AIM OF THE TASK: Skip all pictures, then copy the lines from the start of the data through the line with "quelles que soient", keeping both ends.

......

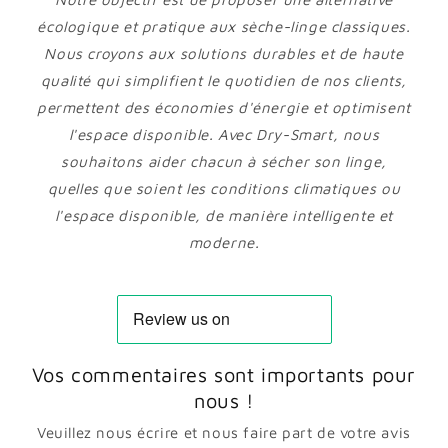
écologique et pratique aux sèche-linge classiques.
Nous croyons aux solutions durables et de haute
qualité qui simplifient le quotidien de nos clients,
permettent des économies d'énergie et optimisent
l'espace disponible. Avec Dry-Smart, nous
souhaitons aider chacun à sécher son linge,
quelles que soient les conditions climatiques ou
l'espace disponible, de manière intelligente et
moderne.
Vos commentaires sont importants pour
nous !
Veuillez nous écrire et nous faire part de votre avis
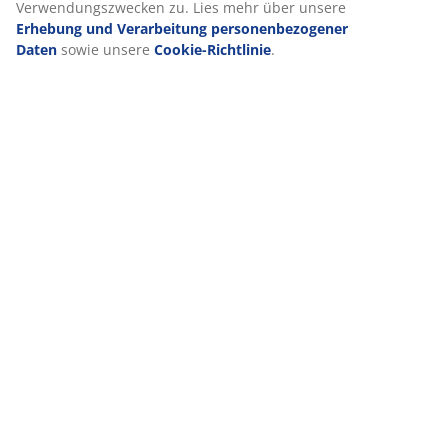
Verwendungszwecken zu. Lies mehr über unsere
Erhebung und Verarbeitung personenbezogener
Daten
sowie unsere
Cookie-Richtlinie
.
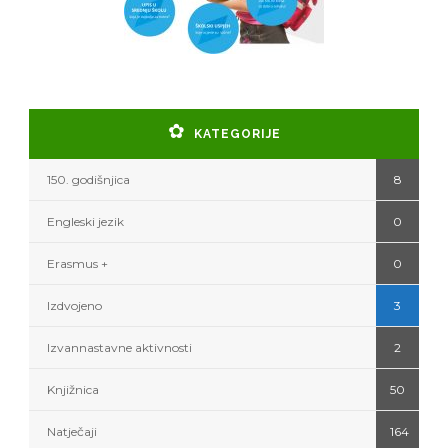
KATEGORIJE
150. godišnjica
8
Engleski jezik
0
Erasmus +
0
Izdvojeno
3
Izvannastavne aktivnosti
2
Knjižnica
50
Natječaji
164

......

OUTPUT OF THE TASK:
écologique et pratique aux sèche-linge classiques.
Nous croyons aux solutions durables et de haute
qualité qui simplifient le quotidien de nos clients,
permettent des économies d'énergie et optimisent
l'espace disponible. Avec Dry-Smart, nous
souhaitons aider chacun à sécher son linge,
quelles que soient les conditions climatiques ou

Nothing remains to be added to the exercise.